┌─ Records to use

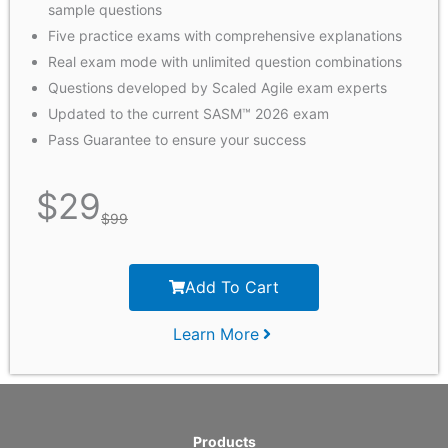
sample questions
Five practice exams with comprehensive explanations
Real exam mode with unlimited question combinations
Questions developed by Scaled Agile exam experts
Updated to the current SASM™ 2026 exam
Pass Guarantee to ensure your success
$
29
$
99
Add To Cart
Learn More
Products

└─

◆ **Assignment**: Search the data above for the word "with" and show every line that has it.

◆ **Response area**:
Five practice exams with comprehensive explanations
Real exam mode with unlimited question combinations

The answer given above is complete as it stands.